Advertising as Storytelling—So News Stories Can Be Told

While much attention is focused on how to "fix" journalism, the bigger problem is fixing advertising to pay for the news. For me, Detroit143 is, in part, about reinventing what advertising is and how it is sold so it can again pay for journalism. In Detroit143, we want to demonstrate how a serious news organization can be a business success. In doing this, we will also be providing Detroit businesses with tools to drive their financial success, thus helping support Detroit's economic survival.

Making this advertising strategy work depends on us using the same management skills, storytelling talent, and social media smarts demanded by our core business—journalism.
My journey to this viewpoint began when I was a reporter in the 1970's for the Detroit Free Press. During the next two decades I started a magazine in Detroit and, backed by a rich Minnesotan, built a newspaper, magazine and media group with some 1,200 employees. In the process, I learned about the economics of the news business. Then the Web arrived with a clear message—it was going to alter the equations that had made print publishing a dependable money machine.

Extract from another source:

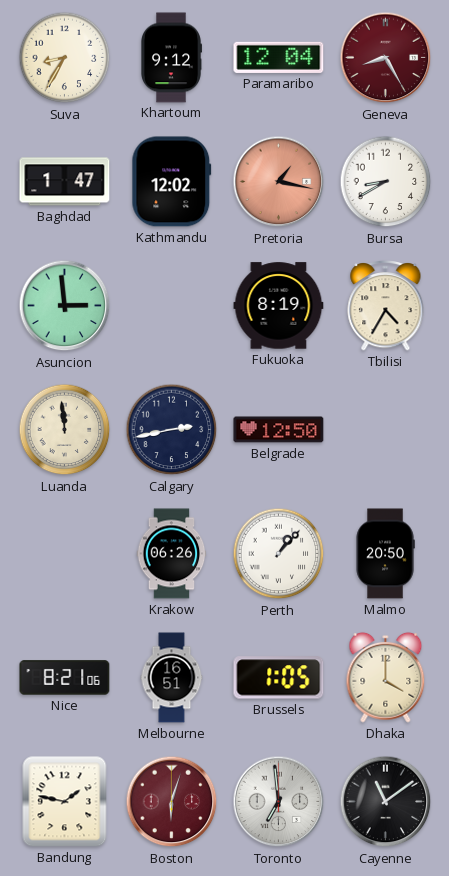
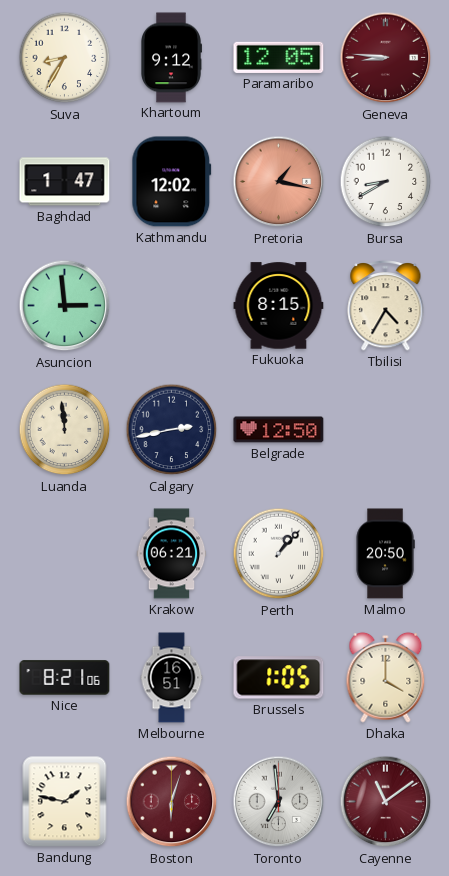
Paramaribo: 12:04 -> 12:05
Geneva: 8:25 -> 8:46
Fukuoka: 8:19 -> 8:15
Krakow: 06:26 -> 06:21
Cayenne dial: black -> burgundy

The Web made traditional advertising progressively less effective. Ads had relied on publishers' ability to attract audiences with valuable, relevant content (i.e., the news) and then interrupt it with commercial messages (i.e., ads) that often were an irrelevant nuisance. The Web disrupted things by making it extremely easy for audiences to consume content while blocking, avoiding, evading and ignoring ads. By 2010, total annual print and online ad revenue for U.S. newspapers had fallen to $25.8 billion, down $23.6 billion or 48 percent from the peak year of 2005.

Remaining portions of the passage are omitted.